## Exercise instructions
Given the records below, pull every line with the word "STATISTIKA" into the answer.
========
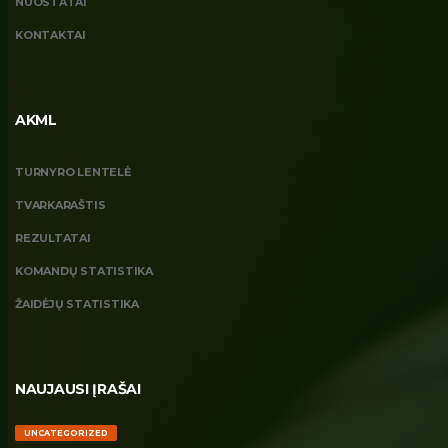
NUOSTATAI
KONTAKTAI
AKML
TURNYRO LENTELĖ
TVARKARAŠTIS
REZULTATAI
KOMANDŲ STATISTIKA
ŽAIDĖJŲ STATISTIKA
NAUJAUSI ĮRAŠAI
UNCATEGORIZED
========
## Your solution
KOMANDŲ STATISTIKA
ŽAIDĖJŲ STATISTIKA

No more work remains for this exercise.